O objectivo é apenas um, mas polariza posições: para que a Europa atinja, em 2050, a neutralidade carbónica é necessário ir apertando a malha sobre as emissões de dióxido de carbono (CO2) emitidas para a atmosfera. Isso levou a União Europeia (UE) a traçar o “Fit for 55”, um pacote de reformas climáticas que visa baixar as emissões dos veículos ligeiros de passageiros e de mercadorias em 55% até 2030. A meta tem por base os valores de 1990, mas nem isso acalmou as hostes para os lados dos países mais dependentes da octanagem, apoiados por uma forte indústria automóvel. Isto porque, cinco anos depois dessa redução, a proposta visa acabar liminarmente com a comercialização de novos modelos equipados com motor a gasolina ou a gasóleo, o que significa dizer “adeus” de uma só vez também aos veículos híbridos, sejam eles convencionais (HEV), ligeiramente electrificados (MHEV) ou híbridos plug-in (PHEV).
Depois de uma intensa negociação no Parlamento Europeu, em que havia a “esperança” que os decisores políticos suavizassem a “morte” dos motores de combustão, ficou praticamente tudo na mesma. Com 339 votos a favor, 249 contra e 24 abstenções, na passada quarta-feira, o PE mostrou-se pouco sensível a pressões externas, nomeadamente por parte da associação automóvel alemã VDA, que instou os legisladores a acabar com a meta de 2035 por, segundo a VDA, ser muito cedo para avançar para um compromisso com um horizonte de mais de uma década pela frente quando, neste momento, é incerto como decorrerá a implantação da rede de recarga. Outro dos argumentos da VDA era que a decisão de banir os veículos com motor de combustão em 2035 penalizaria os combustíveis alternativos de baixo carbono, apontados como uma possível escapatória para manter os motores térmicos. Daí que o Partido Popular Europeu tenha proposto ao plenário uma emenda alternativa, em que em 2035, a meta de redução de emissões deveria baixar para 90%, ao invés dos 100% originalmente previstos. Mas também essa margem de 10%, que permitiria prolongar o prazo de validade dos motores de combustão, que ficariam sem uma data definida para o seu fim, foi rejeitada.

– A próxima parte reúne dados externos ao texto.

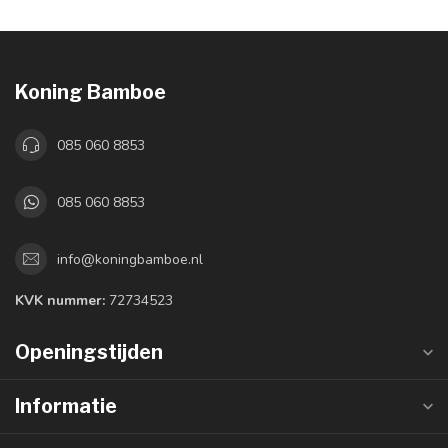
Koning Bamboe
085 060 8853
085 060 8853
info@koningbamboe.nl
KVK nummer:
72734523
Openingstijden
Informatie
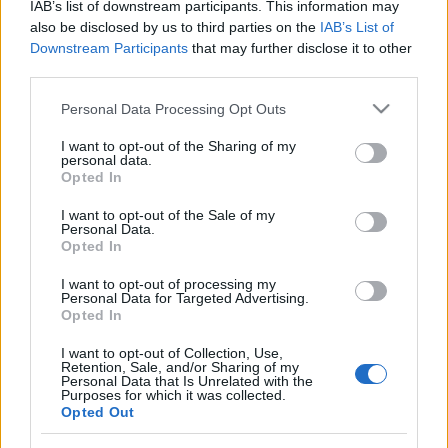
IAB’s list of downstream participants. This information may
also be disclosed by us to third parties on the
IAB’s List of
Pedig ott kell legyen. De nem találom, romlott a
Downstream Participants
that may further disclose it to other
szem, meg jönnének mások is, akik nem értékelik ezt
third parties.
az elmélyült szemlélést, ami, mondanom sem kell,
Please note that this website/app uses one or more Google
nem szemlélés, csak keresés.
Personal Data Processing Opt Outs
services and may gather and store information including but
not limited to your visit or usage behaviour. You may click to
I want to opt-out of the Sharing of my
personal data.
Ott kell legyen, hiszen még a szagát is érzem. Vagy
grant or deny consent to Google and its third-party tags to
Opted In
az nem is annak a szaga, csak a mellettem álló
use your data for below specified purposes in below Google
ereget.
consent section.
I want to opt-out of the Sale of my
Personal Data.
Opted In
I want to opt-out of processing my
Personal Data for Targeted Advertising.
Opted In
I want to opt-out of Collection, Use,
Retention, Sale, and/or Sharing of my
Personal Data that Is Unrelated with the
Purposes for which it was collected.
Opted Out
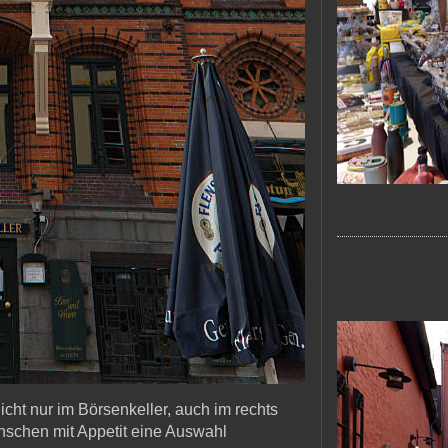
cht nur im Börsenkeller, auch im rechts
schen mit Appetit eine Auswahl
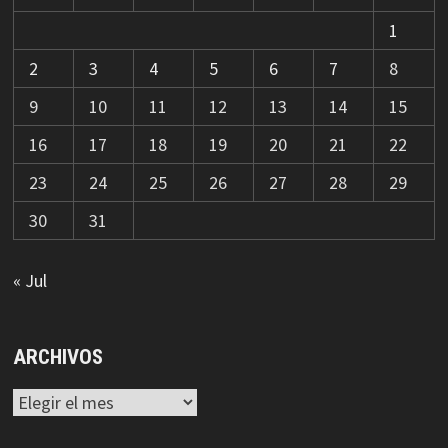
1
2
3
4
5
6
7
8
9
10
11
12
13
14
15
16
17
18
19
20
21
22
23
24
25
26
27
28
29
30
31
« Jul
ARCHIVOS
Archivos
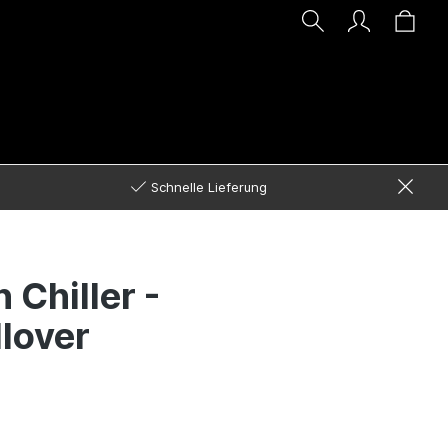
Schnelle Lieferung
 Chiller -
lover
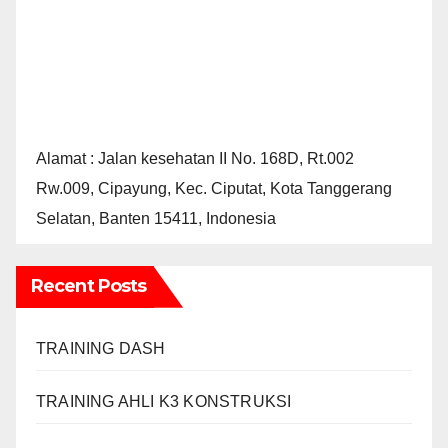
Alamat : Jalan kesehatan II No. 168D, Rt.002
Rw.009, Cipayung, Kec. Ciputat, Kota Tanggerang
Selatan, Banten 15411, Indonesia
Recent Posts
TRAINING DASH
TRAINING AHLI K3 KONSTRUKSI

Basicamente, o texto final aprovado permanece fiel ao que foi decidido em Julho passado, sem que as alterações solicitadas tivessem sido aceites. A versão aprovada reafirma as metas intermédias propostas por Bruxelas (redução de 15% das emissões dos automóveis até 2025 e 55% em 2030) e o fim, em 2035, da comercialização de veículos ligeiros equipados com motor de combustão. A única concessão vai para os fabricantes de baixo volume, isto é, com vendas entre 1000 e 10.000 unidades/ano. De acordo com a AFP, nesse caso, os construtores beneficiam de uma derrogação que lhes permite usar motores de combustão até 2036.
Recorda a Reuters, com base nos dados fornecidos pela Associação Europeia de Construtores de Automóveis (ACEA), que os veículos 100% eléctricos e híbridos plug-in reclamaram 18% das novas matrículas de veículos ligeiros de passageiros na UE em 2021, sendo que o sector dos transportes é responsável por um quarto das emissões com efeito de estufa na Europa e os automóveis, em concreto, representam pelo menos 12% das emissões de CO2 na UE.
Apesar das pressões por parte dos construtores de automóveis para “enfraquecer” a meta de emissões, nomeadamente italianos e alemães (ambos escudados pelo argumento que tal decisão colocará em risco milhares de postos de trabalho), houve também fabricantes que publicamente se colocaram ao lado da determinação da UE em acabar com os veículos que queimam combustíveis fósseis, caso da Volvo e da Ford. Convém ainda recordar que muitas outras marcas decidiram antecipar-se à proibição prevista para 2035 e apontam 2030 como o ano em que serão exclusivamente eléctricas na Europa.
Dado mais este passo para acelerar a mudança da Europa para veículos eléctricos e para “incentivar” os construtores a apostarem fortemente na electrificação, resta aguardar pela lei final. A 28 de Junho, o Conselho do Meio Ambiente da UE reúne para acertar a posição dos diferentes membros, sendo possível que em Outubro o processo esteja concluído e então, aí sim, se confirme a extinção dos motores de combustão nos novos veículos ligeiros na Europa.